An exact reproduction of the records is required, with all pictures omitted.

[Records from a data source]
*-*-*

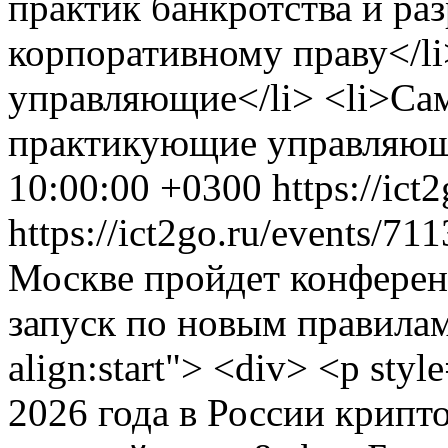
практик банкротства и ра
корпоративному праву</l
управляющие</li> <li>Са
практикующие управляющи
10:00:00 +0300
https://ict
https://ict2go.ru/events/71
Москве пройдет конферен
запуск по новым правилам&
align:start"> <div> <p styl
2026 года в России крип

*-*-*

_Task solution_:
практик банкротства и ра
корпоративному праву</l
управляющие</li> <li>Са
практикующие управляющи
10:00:00 +0300
https://ict
https://ict2go.ru/events/71
Москве пройдет конферен
запуск по новым правилам&
align:start"> <div> <p styl
2026 года в России крип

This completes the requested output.